# Denver area.... anybody up for a meet and shoot?



## cgipson1 (Oct 25, 2011)

Denver area.... anybody up for a meet and shoot?

Charlie


----------



## Robin Usagani (Oct 25, 2011)

Charlie, you know my situation.  Set one up, Ill try my best to be there.


----------



## cgipson1 (Oct 25, 2011)

Schwettylens said:


> Charlie, you know my situation.  Set one up, Ill try my best to be there.
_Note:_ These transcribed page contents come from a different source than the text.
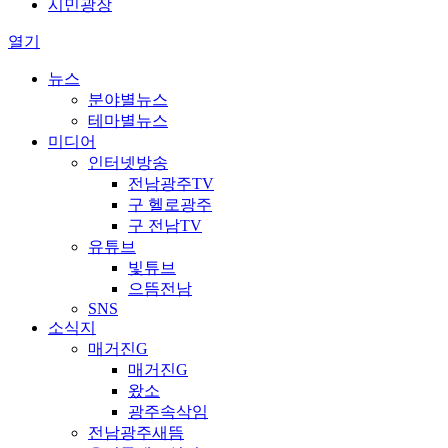
시민광장
열기
뉴스
분야별뉴스
테마별뉴스
미디어
인터넷방송
전남광주TV
구 헬로광주
구 전남TV
유튜브
빛튜브
으뜸전남
SNS
소식지
매거진G
매거진G
왔소
광주속삭임
전남광주새뜸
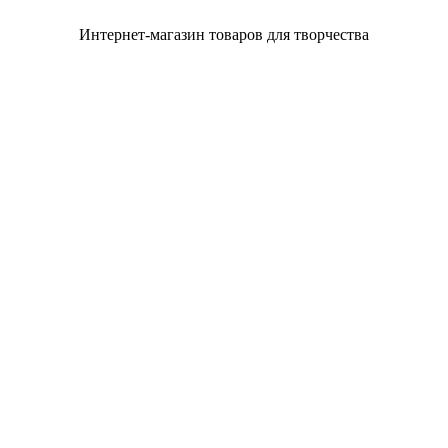
Интернет-магазин товаров для творчества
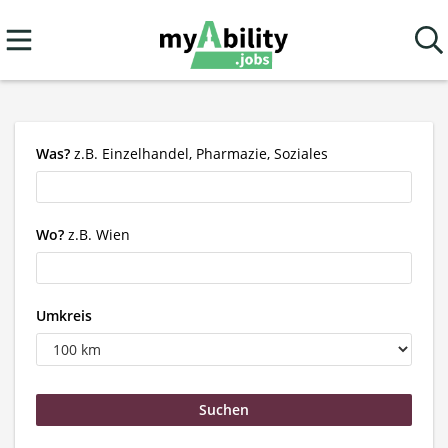
Was?
z.B. Einzelhandel, Pharmazie, Soziales
Wo?
z.B. Wien
Umkreis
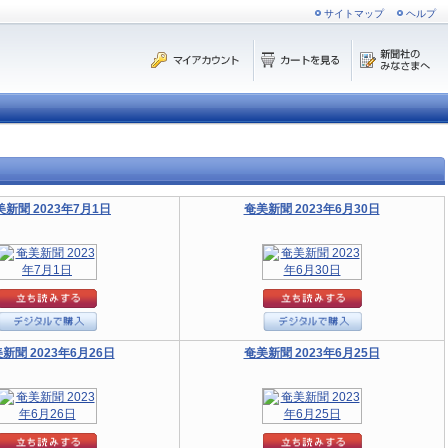
サイトマップ
ヘルプ
美新聞 2023年7月1日
奄美新聞 2023年6月30日
新聞 2023年6月26日
奄美新聞 2023年6月25日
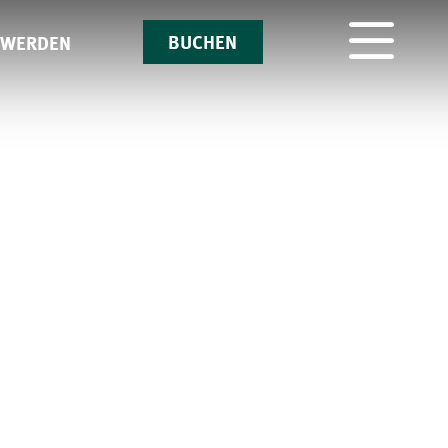
BUCHEN
 WERDEN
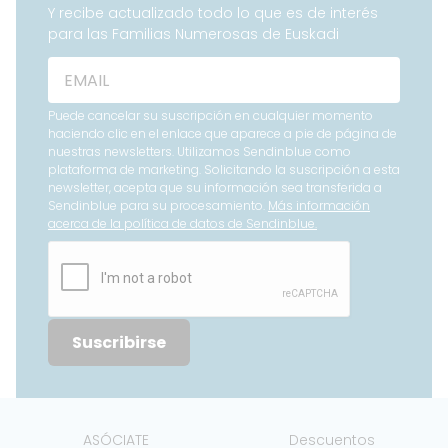
Y recibe actualizado todo lo que es de interés
para las Familias Numerosas de Euskadi
Puede cancelar su suscripción en cualquier momento
haciendo clic en el enlace que aparece a pie de página de
nuestras newsletters. Utilizamos Sendinblue como
plataforma de marketing. Solicitando la suscripción a esta
newsletter, acepta que su información sea transferida a
Sendinblue para su procesamiento.
Más información
acerca de la política de datos de Sendinblue.
Suscribirse
ASÓCIATE
Descuentos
You know it! Lets see what happens!


----------



## Robin Usagani (Oct 25, 2011)

Also charlie, check out meetup.com.  There are plenty of photography meets.  Not TPF members though.


----------



## Compaq (Oct 27, 2011)

I'd feel awkward meeting TPF people and "shoot pics" together, LOL.


----------



## PhillipReynes (Oct 28, 2011)

Hi

I'm game let me know where and when.


----------



## cgipson1 (Dec 3, 2011)

Trying for a meet on Saturday night... the 17th! Thought we might do downtown Denver, maybe 16th street mall... and incorporate some Xmas lights into it. Anybody interested?


----------



## cgipson1 (Dec 4, 2011)

Bump!


----------



## Robin Usagani (Dec 5, 2011)

Maybe... i rather do it on weekdays though.


----------



## cgipson1 (Dec 5, 2011)

Ok, Robin! We will see if anyone else responds. I also PM'd several people who PM'd me, last time this was up.....


----------



## PhillipReynes (Dec 5, 2011)

I'm game send me a private message with time and other info (like where to meet) and I will respond with my contact info or a stright up commitment.  It would be nice to do a downtown shoot for the fun of it.


----------